Scovate le stelle più antiche dell’Universo

Una linea temporale dell'universo, aggiornata per mostrare quando sono emerse le prime stelle (180 milioni di anni dopo il Big Bang). Crediti: N.R.Fuller/NSF

Grazie a un’antenna radio e anni di studi è stato possibile raccogliere un segnale proveniente dall’idrogeno primordiale e la sua interazione con le prime stelle del nostro Universo

Per la prima volta gli astronomi sono riusciti a fotografare un universo giovanissimo, di appena 180 milioni di anni di età. Un’epoca fino ad ora oscura ci ha mostrato un segnale proveniente dalle stelle più antiche, e questo segnale è stato captato da un’antenna radio poco più grande di un frigorifero che si trova in Australia. Lo studio, apparso sulla rivista Nature, riporta la rilevazione di un debole segnale dovuto alla presenza di idrogeno gassoso, che si trova in uno stato possibile solo in presenza di stelle. «Trovare questo piccolo segnale ha aperto una nuova finestra sull’Universo primordiale», dice Judd Bowman dell’Università dell’Arizona, primo autore dell’articolo. «I telescopi non possono vedere abbastanza lontano da raccogliere immagini dirette di stelle così antiche, ma siamo riusciti a vedere quando queste stelle si sono accese grazie alle onde radio provenienti dallo spazio».
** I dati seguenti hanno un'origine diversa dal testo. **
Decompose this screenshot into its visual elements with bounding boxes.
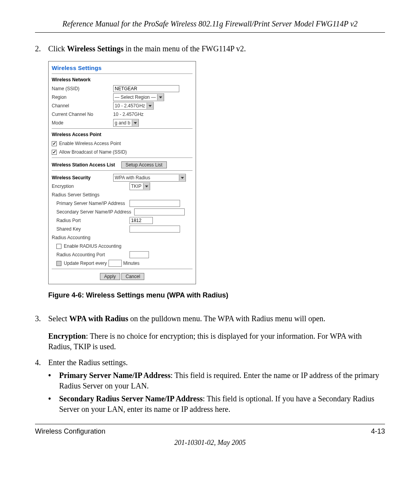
section-wireless-ap: Wireless Access Point: [52, 132, 192, 137]
divider: [52, 158, 192, 158]
radius-accounting-label: Radius Accounting: [52, 235, 90, 240]
radius-port-input[interactable]: [130, 217, 153, 224]
update-report-label: Update Report every: [64, 261, 107, 266]
header-rule: [35, 32, 385, 33]
wireless-settings-panel: Wireless Settings Wireless Network Name …: [48, 61, 196, 284]
enable-accounting-label: Enable RADIUS Accounting: [64, 243, 121, 249]
step-text: Select WPA with Radius on the pulldown m…: [48, 313, 385, 324]
footer-center: 201-10301-02, May 2005: [35, 439, 385, 447]
channel-label: Channel: [52, 103, 113, 108]
check-icon: ✓: [52, 149, 56, 155]
section-wireless-network: Wireless Network: [52, 77, 192, 82]
bullet-item: • Secondary Radius Server Name/IP Addres…: [48, 394, 385, 415]
check-icon: ✓: [52, 141, 56, 146]
apply-button[interactable]: Apply: [100, 273, 120, 280]
text-bold: Wireless Settings: [67, 44, 123, 53]
chevron-down-icon: [179, 175, 186, 181]
footer-right: 4-13: [371, 427, 385, 436]
region-select[interactable]: — Select Region —: [113, 93, 164, 101]
text-bold: Primary Server Name/IP Address: [59, 371, 170, 380]
mode-select[interactable]: g and b: [113, 119, 139, 127]
channel-value: 10 - 2.457GHz: [115, 103, 145, 108]
encryption-label: Encryption: [52, 184, 130, 189]
text: in the main menu of the FWG114P v2.: [124, 44, 246, 53]
bullet-icon: •: [48, 394, 59, 415]
text: on the pulldown menu. The WPA with Radiu…: [128, 314, 326, 323]
minutes-label: Minutes: [123, 261, 140, 266]
mode-label: Mode: [52, 120, 113, 126]
enable-accounting-checkbox[interactable]: [56, 244, 61, 249]
footer: Wireless Configuration 4-13: [35, 427, 385, 436]
chevron-down-icon: [132, 120, 138, 126]
region-value: — Select Region —: [115, 94, 156, 100]
update-report-input[interactable]: [108, 260, 122, 267]
primary-server-input[interactable]: [130, 200, 180, 207]
mode-value: g and b: [115, 120, 130, 126]
divider: [52, 269, 192, 269]
step-text: Click Wireless Settings in the main menu…: [48, 44, 385, 54]
security-select[interactable]: WPA with Radius: [113, 174, 186, 182]
step-number: 3.: [35, 313, 48, 324]
divider: [52, 128, 192, 129]
divider: [52, 170, 192, 171]
secondary-server-label: Secondary Server Name/IP Address: [52, 209, 134, 215]
accounting-port-label: Radius Accounting Port: [52, 252, 130, 257]
section-wireless-security: Wireless Security: [52, 175, 113, 180]
step-number: 4.: [35, 357, 48, 368]
step-3: 3. Select WPA with Radius on the pulldow…: [35, 313, 385, 324]
page-header: Reference Manual for the ProSafe Wireles…: [35, 19, 385, 32]
allow-broadcast-checkbox[interactable]: ✓: [52, 150, 57, 155]
text: Click: [48, 44, 67, 53]
step-number: 2.: [35, 44, 48, 54]
security-value: WPA with Radius: [115, 175, 150, 180]
update-report-checkbox[interactable]: [56, 261, 61, 266]
text-bold: Encryption: [48, 332, 86, 340]
panel-title: Wireless Settings: [52, 65, 192, 71]
enable-ap-label: Enable Wireless Access Point: [59, 141, 121, 146]
channel-select[interactable]: 10 - 2.457GHz: [113, 102, 154, 110]
text: Select: [48, 314, 69, 323]
bullet-icon: •: [48, 370, 59, 391]
footer-rule: [35, 424, 385, 424]
text-bold: WPA with Radius: [69, 314, 128, 323]
encryption-value: TKIP: [131, 184, 142, 189]
primary-server-label: Primary Server Name/IP Address: [52, 201, 130, 206]
paragraph: Encryption: There is no choice for encry…: [48, 331, 385, 352]
secondary-server-input[interactable]: [134, 208, 185, 215]
shared-key-input[interactable]: [130, 226, 180, 233]
chevron-down-icon: [147, 103, 153, 109]
step-4: 4. Enter the Radius settings.: [35, 357, 385, 368]
allow-broadcast-label: Allow Broadcast of Name (SSID): [59, 149, 127, 155]
step-text: Enter the Radius settings.: [48, 357, 385, 368]
footer-left: Wireless Configuration: [35, 427, 105, 436]
current-channel-value: 10 - 2.457GHz: [113, 112, 144, 117]
cancel-button[interactable]: Cancel: [121, 273, 144, 280]
chevron-down-icon: [157, 94, 164, 100]
ssid-label: Name (SSID): [52, 86, 113, 91]
figure-caption: Figure 4-6: Wireless Settings menu (WPA …: [48, 291, 385, 299]
bullet-item: • Primary Server Name/IP Address: This f…: [48, 370, 385, 391]
radius-port-label: Radius Port: [52, 218, 130, 223]
accounting-port-input[interactable]: [130, 251, 149, 258]
chevron-down-icon: [143, 183, 150, 189]
radius-server-settings-label: Radius Server Settings: [52, 192, 100, 198]
ssid-input[interactable]: [113, 85, 179, 92]
current-channel-label: Current Channel No: [52, 112, 113, 117]
encryption-select[interactable]: TKIP: [130, 182, 150, 190]
region-label: Region: [52, 94, 113, 100]
text-bold: Secondary Radius Server Name/IP Address: [59, 394, 203, 403]
divider: [52, 74, 192, 74]
shared-key-label: Shared Key: [52, 226, 130, 232]
section-access-list: Wireless Station Access List: [52, 162, 115, 168]
enable-ap-checkbox[interactable]: ✓: [52, 141, 57, 146]
step-2: 2. Click Wireless Settings in the main m…: [35, 44, 385, 54]
setup-access-list-button[interactable]: Setup Access List: [121, 161, 167, 168]
text: : There is no choice for encryption; thi…: [48, 332, 362, 351]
Molto tempo fa, circa 400.000 anni dopo il Big Bang, l’Universo era composto quasi esclusivamente da idrogeno gassoso. Non c’erano ancora stelle o galassie, quindi il cosmo appariva molto buio. Ci sono voluti circa 50-100 milioni di anni perché la gravità riuscisse ad addensare questo gas e a farlo collassare formando le prime stelle. La nascita e l’evoluzione di queste stelle primordiali, la loro influenza su ciò che le circonda, sono temi che hanno tenuto impegnati gli scienziati per molto tempo. «Ottenere questa misura è stata una grande sfida tecnica», spiega Peter Kurczynskidella National Science Foundation, che ha sostenuto lo studio. «Le fonti di rumore possono essere mille volte più intense del segnale. È come trovarsi nel bel mezzo di un uragano e cercare di sentire il battito d’ali di un colibrì».
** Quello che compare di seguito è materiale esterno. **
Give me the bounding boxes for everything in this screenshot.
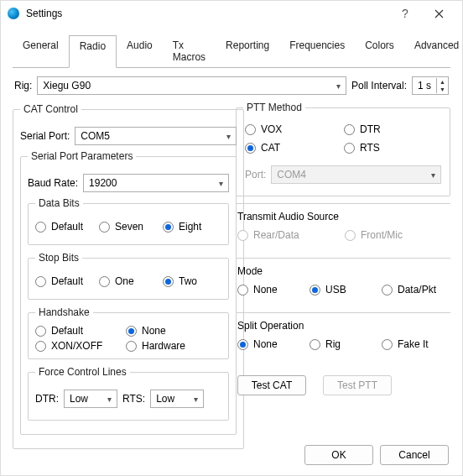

Il segnale misurato dagli astronomi è la prima prova concreta che quando l’Universo aveva circa 180 milioni di anni c’erano stelle in grado di influenzare il mezzo intorno a loro. Alcune caratteristiche dell’emissione radio misurata suggeriscono che, all’epoca, l’Universo doveva essere più freddo di quanto precedentemente stimato, con temperature di circa 3°K (ovvero -270°C), circa la metà di quanto atteso. Questo significa che la nostra attuale comprensione delle prime fasi di evoluzione dell’Universo dovrebbe essere rivista, per ricollocare correttamente le tappe alla luce delle evidenze osservative.

Gli scienziati hanno effettuato le loro misure utilizzando una piccola antenna radio chiamata EDGES (Experiment to Detect Global EoR Signature, dove EoR sta per Epoch of Reionization, ovvero epoca della reionizzazione), situata nell’Australia occidentale. L’antenna, delle dimensioni di un elettrodomestico, rileva le onde radio provenienti da tutto il cielo, ed era stata inizialmente sintonizzata su un intervallo di frequenze che va dai 10 ai 200 megahertz. Tuttavia, i ricercatori si sono presto resi conto che a queste frequenza non si riusciva a rivelare granché di segnali. Ipotizzando che il gas primordiale fosse più freddo delle stime teoriche, hanno trovato che l’idrogeno avrebbe dovuto assorbire radiazioni con frequenze tra i 50 e i 100 megahertz. «Non appena abbiamo sintonizzato il nostro sistema in questo intervallo più basso, abbiamo iniziato a vedere segnali che potevano essere significativi», spiega Alan Rogers del MIT, co-autore dell’articolo. Più precisamente, i ricercatori hanno osservato un calo di emissione radio a circa 78 megahertz. Il profilo osservato corrisponde alle previsioni teoriche di ciò che verrebbe prodotto se l’idrogeno stesse interagendo con le prime stelle.

«È improbabile che riusciremo mai a vedere qualcosa di precedente a questo segnale proveniente dalle prime stelle dell’Universo nell’arco della nostra vita», dice Bowman. «Questo progetto dimostra che una tecnica nuova e promettente può funzionare e ha aperto la strada a nuove scoperte astrofisiche».